De volgende dag reden wij naar de autobuurt van Muskat en zijn gaan informeren naar nieuwe radiatoren. Al snel werden wij naar een bedrijfje ‘Dolfin Radiators’ verwezen in de autobuurt en reden wij daar op af. Ze wilde de lekkage wel voor zes euro repareren, een aanzienlijk verschil met de honderd euro die in de Toyota garage werd gevraagd! Toch ging ons voorkeur uit naar een geheel nieuwe radiator, omdat hij immers niet meer de nieuwste was en wij al in Nederland nog hadden getwijfeld om hem bij voorbaad nog te laten vervangen. Bij betere inspectie bleek dat er nog drie kleinere lekkages in de radiator zaten. Goede keuze dus. Om een lang verhaal kort te maken, zij hebben de kern van onze radiator vervangen en de originele reservoirs hergebruikt, en dit voor nog maar een fractie van de prijs die de dealer ons wilde laten neerleggen. Hij was weer als nieuw. Later hoorde wij van de eigenaar dat de Toyota garage waar wij waren geweest geen radiator’s repareert. De radiator wordt bij de Toyota garage eruit haalt en bij Dolfin Radiators gebracht om te laten maken. Wij hadden dus nu precies dezelfde radiator die wij anders via Toyota ook hadden gekregen! Wij bedankte de man vriendelijk, kochten een nieuw blikje ‘stop radiator leak’ (never leave home without it!) en reden terug naar het strand om te overnachten.

Terug naar de VAE:
Muskat hadden wij inmiddels wel gezien en zodra alles geregeld was wilde wij zo snel mogelijk de stad weer verlaten. Wij besloten de volgende dag vroeg te vertrekken in de hoop ’s avonds Abu Dhabi in de VAE te bereiken. Wij waren nog geen 30 kilometer buiten Muskat toen wij een overlander met Duits kenteken op de ventweg zagen staan. Gelijk stopte wij (op de snelweg, dat kan hier allemaal) reden over de stoep de heuvel af (lang leven de 4x4) naar de ventweg en keerde terug naar de auto die wij hadden gezien.
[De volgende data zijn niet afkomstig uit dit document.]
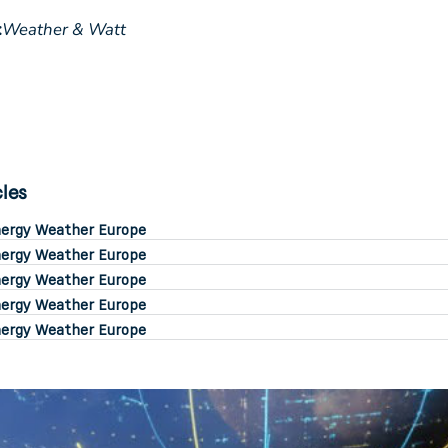
:
Weather & Watt
cles
ergy Weather Europe
ergy Weather Europe
ergy Weather Europe
ergy Weather Europe
ergy Weather Europe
Een enthousiaste Thomas en Verena begroette ons toen wij naast hun auto tot stilstand kwamen. Al snel werd het duidelijk dat het goed klikte tussen ons en besloten wij op het strand een mooi plekje te zoeken om verder te kletsen. De twee engelse leraren (gelukkig, mijn Duits is ver te zoeken) wilde ook naar de VAE en waren op weg terug naar Duitsland. Zij hadden Pakistan en India gezien en in Nepal zijn ze omgekeerd om terug te rijden. Omdat zij eigenlijk precies dezelfde route hadden gereden die wij nog wilde rijden konden ze ons veel informatie geven en, nog het allerbelangrijkst, geruststellen over het rijden door Pakistan. Zij waren er nu dus twee keer geweest (heen- en terugweg) en waren erg te spreken over het land. Ze vonden het fantastisch en hebben weinig gemerkt van de onrust in het land.
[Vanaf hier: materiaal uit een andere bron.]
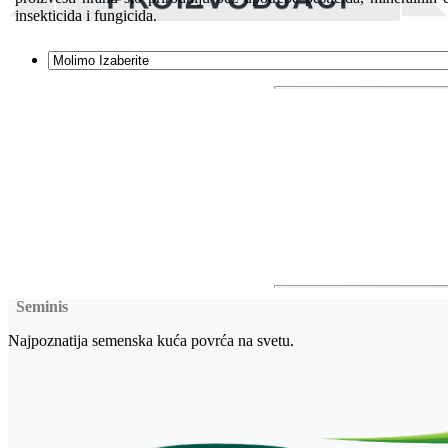
insekticida i fungicida.
Seminis
Najpoznatija semenska kuća povrća na svetu.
Toen het begon te schemeren en wij nog lang niet waren uitgepraat kozen wij ervoor om samen in Sohar te overnachten (N24º24.447, E056º43.140). Wij wisten dat daar een hotel was aan het strand waar wij iets konden drinken dus reden wij achter elkaar aan naar Sohar toe. Helaas bleek het een religieuze vakantiedag te zijn en mocht er van de overheid (grrrr!!!) nergens alcohol geschonken worden, dus werd het een pot thee op onze stoeltjes op het strand. Ook niet slecht.
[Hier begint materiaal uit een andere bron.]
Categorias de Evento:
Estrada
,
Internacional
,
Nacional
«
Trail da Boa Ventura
De volgende ochtend vervolgde het gesprek opnieuw en bleven wij de hele ochtend samen. Toch wilde Roger en ik graag de grens over naar de VAE, dus hebben wij het voor elkaar gekregen om onszelf rond 13 uur los te koppelen van de gezelligheid en zijn op pad gegaan. Zij wilde een andere grensovergang nemen, dus zeiden wij elkaar hier gedag.